Exercise directions: Give back every record below word for word, with the pictures omitted.

Data extracted from a collection:

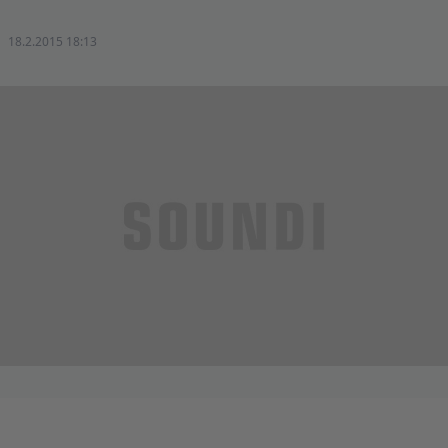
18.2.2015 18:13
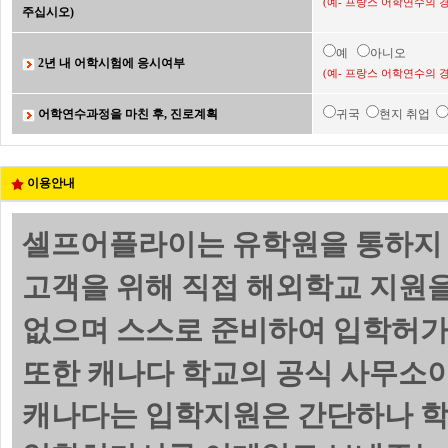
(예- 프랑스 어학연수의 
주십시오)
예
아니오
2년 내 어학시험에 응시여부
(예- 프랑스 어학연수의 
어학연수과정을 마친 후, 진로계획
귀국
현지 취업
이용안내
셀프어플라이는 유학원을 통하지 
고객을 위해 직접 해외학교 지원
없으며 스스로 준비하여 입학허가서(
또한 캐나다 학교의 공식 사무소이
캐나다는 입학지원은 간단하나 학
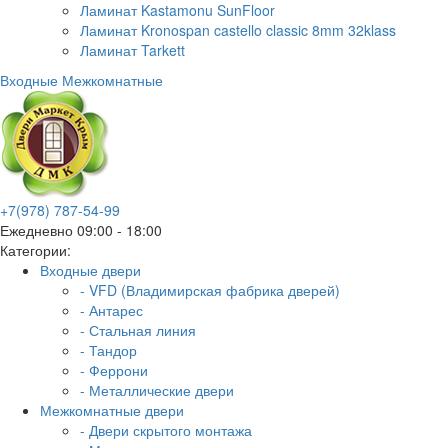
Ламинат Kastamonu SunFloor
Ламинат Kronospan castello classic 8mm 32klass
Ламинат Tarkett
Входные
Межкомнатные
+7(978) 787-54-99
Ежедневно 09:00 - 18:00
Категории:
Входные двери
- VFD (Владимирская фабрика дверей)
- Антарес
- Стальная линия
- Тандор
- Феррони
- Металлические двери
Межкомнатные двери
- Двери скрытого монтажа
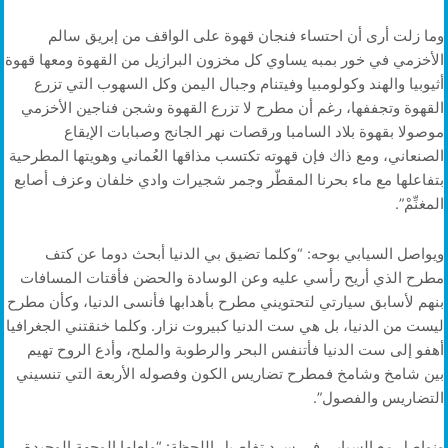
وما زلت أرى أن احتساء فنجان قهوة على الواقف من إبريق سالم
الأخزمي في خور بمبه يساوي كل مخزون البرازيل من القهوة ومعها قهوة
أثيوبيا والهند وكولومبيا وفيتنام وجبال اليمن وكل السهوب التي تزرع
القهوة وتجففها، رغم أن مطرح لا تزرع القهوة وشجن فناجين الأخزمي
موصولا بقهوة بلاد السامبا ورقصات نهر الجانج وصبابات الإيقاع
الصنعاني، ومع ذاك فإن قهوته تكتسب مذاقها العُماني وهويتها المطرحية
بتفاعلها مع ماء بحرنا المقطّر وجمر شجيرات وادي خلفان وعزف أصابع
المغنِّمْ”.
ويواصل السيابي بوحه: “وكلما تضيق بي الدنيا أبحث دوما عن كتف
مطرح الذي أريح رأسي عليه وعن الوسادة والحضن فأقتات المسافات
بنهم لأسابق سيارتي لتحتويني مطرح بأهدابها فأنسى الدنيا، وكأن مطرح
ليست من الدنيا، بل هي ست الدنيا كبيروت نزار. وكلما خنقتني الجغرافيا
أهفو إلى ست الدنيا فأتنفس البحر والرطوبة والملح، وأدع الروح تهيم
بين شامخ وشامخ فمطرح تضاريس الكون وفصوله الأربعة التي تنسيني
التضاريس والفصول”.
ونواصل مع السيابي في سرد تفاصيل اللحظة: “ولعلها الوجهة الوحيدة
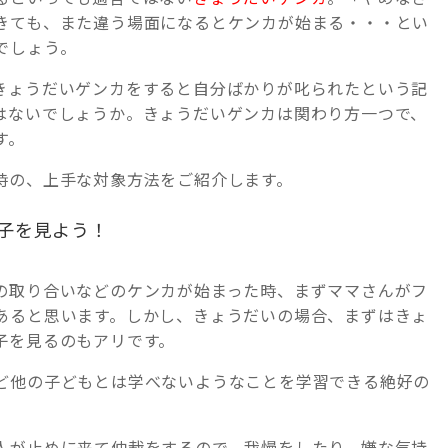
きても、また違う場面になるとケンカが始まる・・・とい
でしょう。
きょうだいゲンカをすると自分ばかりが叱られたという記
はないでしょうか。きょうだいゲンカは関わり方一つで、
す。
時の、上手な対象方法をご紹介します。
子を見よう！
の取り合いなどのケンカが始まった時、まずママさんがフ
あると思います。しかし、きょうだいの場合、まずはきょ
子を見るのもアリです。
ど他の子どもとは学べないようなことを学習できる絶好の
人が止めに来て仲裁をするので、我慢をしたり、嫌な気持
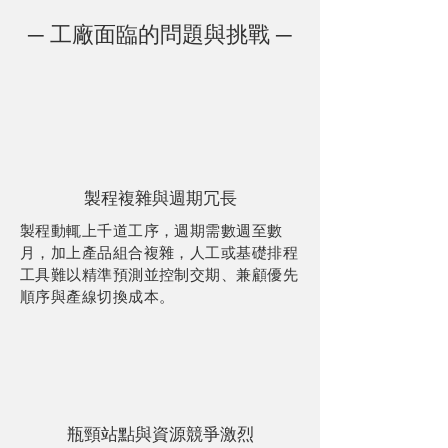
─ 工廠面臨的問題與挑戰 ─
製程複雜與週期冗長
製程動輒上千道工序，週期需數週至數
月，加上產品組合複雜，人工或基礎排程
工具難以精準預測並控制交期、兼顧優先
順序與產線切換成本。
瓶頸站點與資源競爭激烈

Answer for this exercise:
18.2.2015 18:13
(예- 프랑스 어학연수의 
주십시오)
예
아니오
2년 내 어학시험에 응시여부
(예- 프랑스 어학연수의 
어학연수과정을 마친 후, 진로계획
귀국
현지 취업
이용안내
셀프어플라이는 유학원을 통하지 
고객을 위해 직접 해외학교 지원
없으며 스스로 준비하여 입학허가서(
또한 캐나다 학교의 공식 사무소이
캐나다는 입학지원은 간단하나 학
Ламинат Kastamonu SunFloor
Ламинат Kronospan castello classic 8mm 32klass
Ламинат Tarkett
Входные
Межкомнатные
+7(978) 787-54-99
Ежедневно 09:00 - 18:00
Категории:
Входные двери
- VFD (Владимирская фабрика дверей)
- Антарес
- Стальная линия
- Тандор
- Феррони
- Металлические двери
Межкомнатные двери
- Двери скрытого монтажа
وما زلت أرى أن احتساء فنجان قهوة على الواقف من إبريق سالم
الأخزمي في خور بمبه يساوي كل مخزون البرازيل من القهوة ومعها قهوة
أثيوبيا والهند وكولومبيا وفيتنام وجبال اليمن وكل السهوب التي تزرع
القهوة وتجففها، رغم أن مطرح لا تزرع القهوة وشجن فناجين الأخزمي
موصولا بقهوة بلاد السامبا ورقصات نهر الجانج وصبابات الإيقاع
الصنعاني، ومع ذاك فإن قهوته تكتسب مذاقها العُماني وهويتها المطرحية
بتفاعلها مع ماء بحرنا المقطّر وجمر شجيرات وادي خلفان وعزف أصابع
المغنِّمْ”.
ويواصل السيابي بوحه: “وكلما تضيق بي الدنيا أبحث دوما عن كتف
مطرح الذي أريح رأسي عليه وعن الوسادة والحضن فأقتات المسافات
بنهم لأسابق سيارتي لتحتويني مطرح بأهدابها فأنسى الدنيا، وكأن مطرح
ليست من الدنيا، بل هي ست الدنيا كبيروت نزار. وكلما خنقتني الجغرافيا
أهفو إلى ست الدنيا فأتنفس البحر والرطوبة والملح، وأدع الروح تهيم
بين شامخ وشامخ فمطرح تضاريس الكون وفصوله الأربعة التي تنسيني
التضاريس والفصول”.
ونواصل مع السيابي في سرد تفاصيل اللحظة: “ولعلها الوجهة الوحيدة
きても、また違う場面になるとケンカが始まる・・・とい
でしょう。
きょうだいゲンカをすると自分ばかりが叱られたという記
はないでしょうか。きょうだいゲンカは関わり方一つで、
す。
時の、上手な対象方法をご紹介します。
子を見よう！
の取り合いなどのケンカが始まった時、まずママさんがフ
あると思います。しかし、きょうだいの場合、まずはきょ
子を見るのもアリです。
ど他の子どもとは学べないようなことを学習できる絶好の
人が止めに来て仲裁をするので、我慢をしたり、嫌な気持
─ 工廠面臨的問題與挑戰 ─
製程複雜與週期冗長
製程動輒上千道工序，週期需數週至數
月，加上產品組合複雜，人工或基礎排程
工具難以精準預測並控制交期、兼顧優先
順序與產線切換成本。
瓶頸站點與資源競爭激烈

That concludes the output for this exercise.